People undoubtedly harbor a certain stereotype about who those unvaccinated people are. But I discuss these specific patient encounters to illustrate that “the unvaccinated” class is not a monolith; that not every one of the roughly 80 million eligible-yet-unvaccinated Americans at the time of this writing is a science-defying, freedom-of-choice touting, faith enforcing anti-vaxxer. But at the end of the day, the virus does not discriminate based on reasons for vaccine hesitancy or refusal, and the outcome, unfortunately, is the same.
Recent data from hospitals across the country continue to confirm that it is the unvaccinated who harbor the virus longer; are more likely to transmit to others; have severe cases of the disease requiring hospitalization and intensive care; and are 11 times more likely to die of COVID-19. These outcomes can be prevented, or at least risk-mitigated, by a buffet of effective (and free) vaccine options. But while an increase in vaccination rates is the eventual goal and pretty much the only way of ending this pandemic, our latest public health strategy appears to have fixated on developing an aggressive vaccination roadmap alone. And where the power of persuasion has failed, vaccine mandates have been introduced.
Beyond vaccines, healthcare agencies have waffled back and forth between mask requirements, leaving the public distraught and confused. And there are only occasional mentions of safer socializing measures anymore, let alone innovating any new ideas or expanding the toolkit of non-vaccine–based COVID-19 prevention strategies.

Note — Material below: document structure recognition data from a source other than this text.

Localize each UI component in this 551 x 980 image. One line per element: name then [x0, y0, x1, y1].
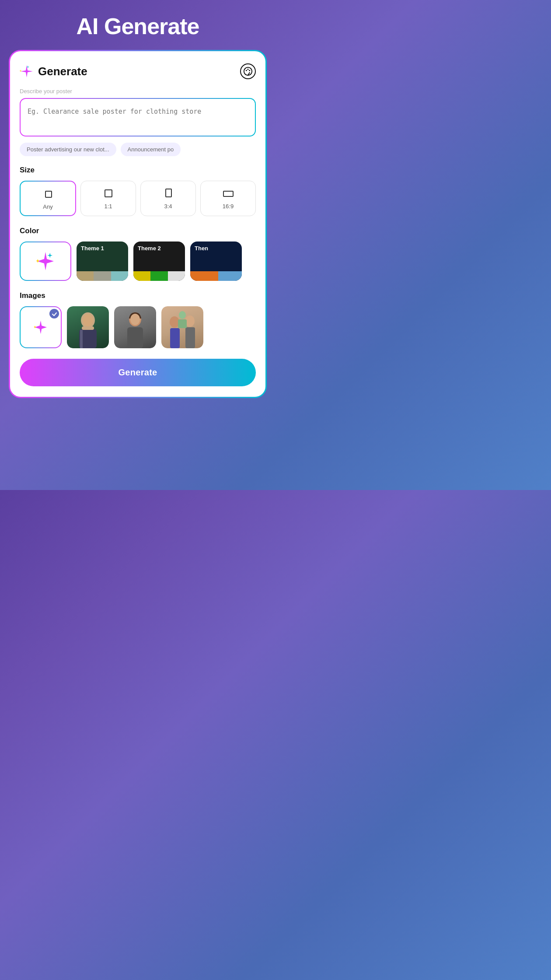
svg-rect-7 [45, 191, 52, 197]
svg-rect-10 [223, 191, 233, 196]
svg-rect-18 [80, 330, 83, 348]
svg-point-3 [244, 67, 252, 75]
color-option-default[interactable] [20, 242, 71, 281]
images-options [20, 306, 256, 348]
team-figure [161, 306, 203, 348]
describe-label: Describe your poster [20, 88, 256, 94]
theme3-colors [190, 271, 242, 281]
svg-point-19 [83, 314, 93, 326]
svg-point-23 [130, 314, 140, 325]
svg-marker-11 [37, 252, 54, 270]
color-title: Color [20, 227, 256, 235]
svg-point-4 [246, 70, 247, 71]
sparkle-image-icon [32, 318, 49, 336]
size-option-3-4[interactable]: 3:4 [140, 181, 196, 216]
theme1-label: Theme 1 [77, 242, 128, 271]
svg-rect-25 [170, 328, 180, 348]
color-option-theme3[interactable]: Then [190, 242, 242, 281]
image-option-team[interactable] [161, 306, 203, 348]
generate-button[interactable]: Generate [20, 359, 256, 386]
images-title: Images [20, 291, 256, 300]
image-option-default[interactable] [20, 306, 62, 348]
svg-point-24 [170, 316, 179, 328]
suggestion-chips: Poster advertising our new clot... Annou… [20, 143, 256, 156]
svg-marker-14 [35, 320, 47, 334]
size-3-4-label: 3:4 [164, 203, 172, 210]
svg-rect-29 [178, 319, 187, 328]
svg-rect-9 [166, 189, 171, 197]
palette-icon-button[interactable] [240, 63, 256, 79]
svg-marker-12 [47, 253, 52, 258]
size-1-1-icon [102, 187, 115, 200]
theme2-label: Theme 2 [133, 242, 185, 271]
svg-rect-20 [82, 326, 94, 330]
chip-1[interactable]: Poster advertising our new clot... [20, 143, 116, 156]
size-option-16-9[interactable]: 16:9 [200, 181, 256, 216]
theme2-colors [133, 271, 185, 281]
chip-2[interactable]: Announcement po [121, 143, 181, 156]
svg-rect-8 [105, 190, 112, 197]
size-any-icon [42, 188, 54, 200]
card-header: Generate [20, 63, 256, 79]
svg-marker-15 [34, 326, 37, 329]
size-options: Any 1:1 3:4 [20, 181, 256, 216]
theme3-label: Then [190, 242, 242, 271]
color-option-theme2[interactable]: Theme 2 [133, 242, 185, 281]
image-option-person1[interactable] [67, 306, 109, 348]
poster-input-wrapper [20, 98, 256, 136]
person1-figure [67, 306, 109, 348]
size-16-9-icon [222, 187, 234, 200]
color-option-theme1[interactable]: Theme 1 [77, 242, 128, 281]
sparkle-color-icon [34, 249, 57, 273]
poster-input[interactable] [21, 99, 255, 134]
selected-badge [49, 309, 59, 318]
size-1-1-label: 1:1 [104, 203, 112, 210]
svg-marker-2 [20, 70, 22, 72]
card-title: Generate [38, 65, 87, 78]
size-option-any[interactable]: Any [20, 181, 76, 216]
svg-marker-0 [21, 65, 33, 77]
svg-point-28 [179, 311, 186, 319]
size-16-9-label: 16:9 [223, 203, 234, 210]
image-option-person2[interactable] [114, 306, 156, 348]
color-options: Theme 1 Theme 2 Then [20, 242, 256, 281]
page-title: AI Generate [77, 13, 199, 39]
svg-rect-27 [185, 327, 195, 348]
svg-point-6 [249, 70, 250, 71]
size-any-label: Any [43, 203, 52, 210]
person2-figure [114, 306, 156, 348]
size-option-1-1[interactable]: 1:1 [80, 181, 136, 216]
theme1-colors [77, 271, 128, 281]
size-title: Size [20, 166, 256, 175]
svg-rect-22 [127, 327, 143, 348]
svg-point-5 [248, 69, 249, 70]
size-3-4-icon [162, 187, 174, 200]
svg-marker-13 [36, 259, 40, 263]
sparkle-icon [20, 64, 34, 78]
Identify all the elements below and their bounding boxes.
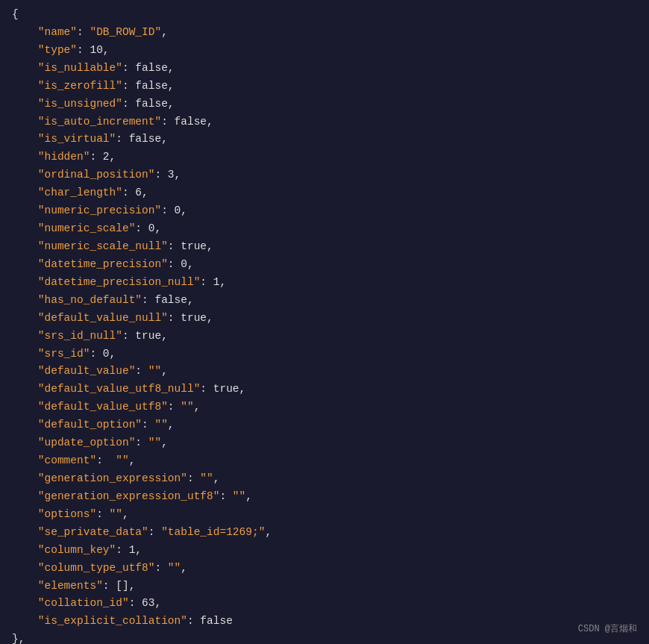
line-generation-expression: "generation_expression": "", — [12, 470, 637, 488]
line-default-option: "default_option": "", — [12, 416, 637, 434]
line-se-private-data: "se_private_data": "table_id=1269;", — [12, 524, 637, 542]
line-close-brace: }, — [12, 631, 637, 644]
line-column-key: "column_key": 1, — [12, 542, 637, 560]
line-numeric-scale: "numeric_scale": 0, — [12, 220, 637, 238]
line-options: "options": "", — [12, 506, 637, 524]
line-name: "name": "DB_ROW_ID", — [12, 24, 637, 42]
line-datetime-precision: "datetime_precision": 0, — [12, 256, 637, 274]
code-container: { "name": "DB_ROW_ID", "type": 10, "is_n… — [0, 0, 649, 644]
line-default-value-utf8-null: "default_value_utf8_null": true, — [12, 381, 637, 398]
line-open-brace: { — [12, 6, 637, 24]
line-collation-id: "collation_id": 63, — [12, 595, 637, 613]
line-numeric-scale-null: "numeric_scale_null": true, — [12, 238, 637, 256]
line-has-no-default: "has_no_default": false, — [12, 292, 637, 310]
line-char-length: "char_length": 6, — [12, 184, 637, 202]
line-default-value-utf8: "default_value_utf8": "", — [12, 398, 637, 416]
line-datetime-precision-null: "datetime_precision_null": 1, — [12, 274, 637, 292]
line-generation-expression-utf8: "generation_expression_utf8": "", — [12, 488, 637, 506]
line-column-type-utf8: "column_type_utf8": "", — [12, 560, 637, 578]
line-hidden: "hidden": 2, — [12, 149, 637, 166]
line-type: "type": 10, — [12, 42, 637, 60]
line-default-value-null: "default_value_null": true, — [12, 310, 637, 328]
line-is-explicit-collation: "is_explicit_collation": false — [12, 613, 637, 631]
watermark: CSDN @言烟和 — [578, 622, 637, 635]
line-is-virtual: "is_virtual": false, — [12, 131, 637, 149]
line-ordinal-position: "ordinal_position": 3, — [12, 166, 637, 184]
line-srs-id: "srs_id": 0, — [12, 346, 637, 363]
line-comment: "comment": "", — [12, 452, 637, 470]
line-update-option: "update_option": "", — [12, 434, 637, 452]
line-is-auto-increment: "is_auto_increment": false, — [12, 113, 637, 131]
line-srs-id-null: "srs_id_null": true, — [12, 328, 637, 346]
line-elements: "elements": [], — [12, 578, 637, 595]
line-is-unsigned: "is_unsigned": false, — [12, 96, 637, 113]
line-is-zerofill: "is_zerofill": false, — [12, 78, 637, 96]
line-is-nullable: "is_nullable": false, — [12, 60, 637, 78]
line-numeric-precision: "numeric_precision": 0, — [12, 202, 637, 220]
line-default-value: "default_value": "", — [12, 363, 637, 381]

There is no plan B, so to speak, as we seem to have anchored every second of airtime on plan A alone: the vaccine.
Compared to April 2021, daily vaccination rates have significantly decelerated over the past several weeks, going from nearly 3.4 million shots per day to about 1.5 million — a greater than 50% reduction. As a result, the eligible-yet-unvaccinated cohort, comprising nearly 75-80 million people, has emerged to enter the political spotlight.
An imperfect dissection of unvaccinated people’s motivations reveals some common themes around vaccine hesitancy. Safety and efficacy concerns as well as short- and long-term side effects — despite the FDA’s full approval — continue to serve as significant deterrents to vaccine acceptance; many people have (mistakenly)latched on to the condensed timeline of vaccine development and emergency use authorization as red flags. Some of my patients have also alluded to holding perceptions of Operation Warp Speed as potentially bypassing safety measures for political and financial gain. Fundamental distrust in the government, as well as healthcare institutions, seem to further catalyze a strong resistance to accepting the vaccine — something I have repeatedly heard in outpatient clinics and the emergency room. And many people continue to feel that their likelihood of being exposed to the virus is extremely low — and often believe erroneously that the vaccine poses bigger risk to them than COVID-19 itself.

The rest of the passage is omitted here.